PROBLEM DETAILS -
Transcribe all records exactly; omit pictures.

··· INFORMATION SUPPLIED ···

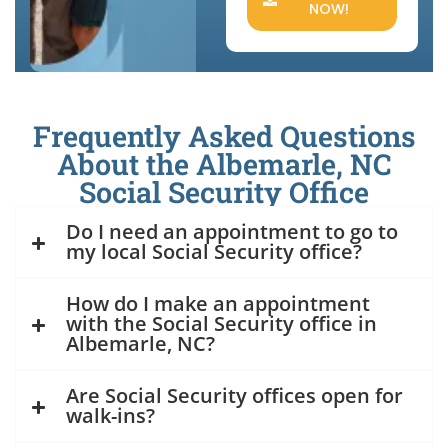
NOW!
Frequently Asked Questions
About the Albemarle, NC
Social Security Office
Do I need an appointment to go to
my local Social Security office?
How do I make an appointment
with the Social Security office in
Albemarle, NC?
Are Social Security offices open for
walk-ins?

···

YOUR RESPONSE -
NOW!
Frequently Asked Questions
About the Albemarle, NC
Social Security Office
Do I need an appointment to go to
my local Social Security office?
How do I make an appointment
with the Social Security office in
Albemarle, NC?
Are Social Security offices open for
walk-ins?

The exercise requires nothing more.